Thursday, August 20, 2015
Court of Appeal Rules:
Arbitrator, Not Court, Must Decide Dispute Over Class-Action Claim
By KENNETH OFGANG, Staff Writer
An arbitration agreement’s incorporation of American Arbitration Association rules requires that an arbitrator, rather than a court, determine the applicability of the agreement to class-wide claims, the Third District Court of Appeal has ruled.
The panel said Tuesday that Universal Protection Service, a security firm whose clients include the Yolo Superior Court, must allow an arbitrator to decide all issues in its dispute with courthouse security guards, including whether their claims can be heard on a class-wide basis.
Five guards sued UPS, with all five contending that they were not paid their wages and that they were not reimbursed for mandatory equipment expenses. Four of the guards also claimed they were illegally terminated in retaliation for filing an administrative complaint under the Labor Code Private Attorney Generals Act of 2004.
Last year, following the ruling in Iskanian v. CLS Transportation Los Angeles, LLC (2014) 59 Cal.4th 348—that an employment agreement may preclude class actions and class-wide arbitration claims, but not representative actions under PAGA—the employees filed an amended complaint under PAGA. They also requested arbitration of their claims on behalf of two classes, one made up of workers who were not reimbursed for training and equipment expenses and one of those who they claim were improperly fired.
They cited the arbitration clause, drafted by UPS, in which each plaintiff agreed that “any controversy, claim or dispute between me and the Company . . . relating to or arising out of my employment or the cessation of that employment will be submitted to final and binding arbitration before a neutral arbitrator . . . for determination in accordance with the American Arbitration Association’s [AAA] National Rules for the Resolution of Employment Disputes as the exclusive remedy for such controversy, claim or dispute.”
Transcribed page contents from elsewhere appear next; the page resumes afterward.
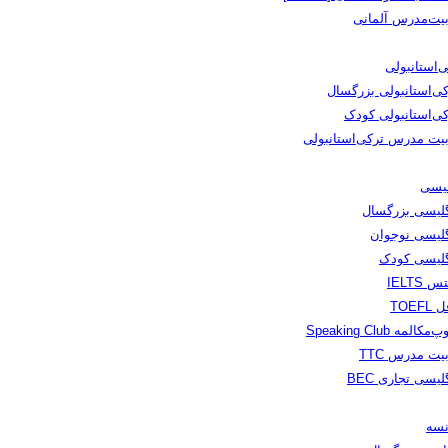
بیت‌مدرس آلمانی
‌استانبولی
کی‌استانبولی بزرگسال
کی‌استانبولی کودک
بیت مدرس ترکی‌استانبولی
لیسی
گلیسی بزرگسال
گلیسی نوجوان
گلیسی کودک
س IELTS
TOEFL
مکالمه Speaking Club
یت مدرس TTC
لیسی تجاری BEC
نسه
UPS responded that class claims were barred by the agreement, and brought a cross-claim seeking a judicial declaration to that effect. Yolo Superior Court Judge Timothy L. Fall took judicial notice of the AAA rules and held it would be up to the arbitrator to decide whether the arbitrable claims could proceed on behalf of a class.
In denying the company’s petition for a writ of mandate, the Court of Appeal, which had stayed the arbitration, said the employer was bound by the agreement that it drafted to submit the issue of class arbitration to the arbitrator.
The AAA rules, Justice Elena J. Duarte noted, grant arbitrators the right to rule on “any objections with respect to the existence, scope, or validity of the arbitration agreement.” They also provide that if a claim is brought on behalf of or against a class, “the arbitrator shall determine as a threshold matter, in a reasoned, partial final award on the construction of the arbitration clause, whether the applicable arbitration clause permits the arbitration to proceed on behalf of or against a class” and shall then stay the action for at least 30 days to permit an aggrieved party to seek judicial review of the ruling.
She distinguished cases in which courts ruled on the scope of arbitration in the absence of a provision in the arbitration agreement committing such issues to the arbitrator, or where the agreement referred to AAA rules but was ambiguous as to whether they were binding.
There were no ambiguities in the clause relied on by the plaintiffs in this case, Duarte said.
The jurist also distinguished contrary federal cases, noting they “did not fully apply he contractual incorporation rule” that is clearly part of California law, and which federal courts in California have applied.
The case is Universal Protection Service, L.P. v. Superior Court (Parnow), 15 S.O.S. 4258.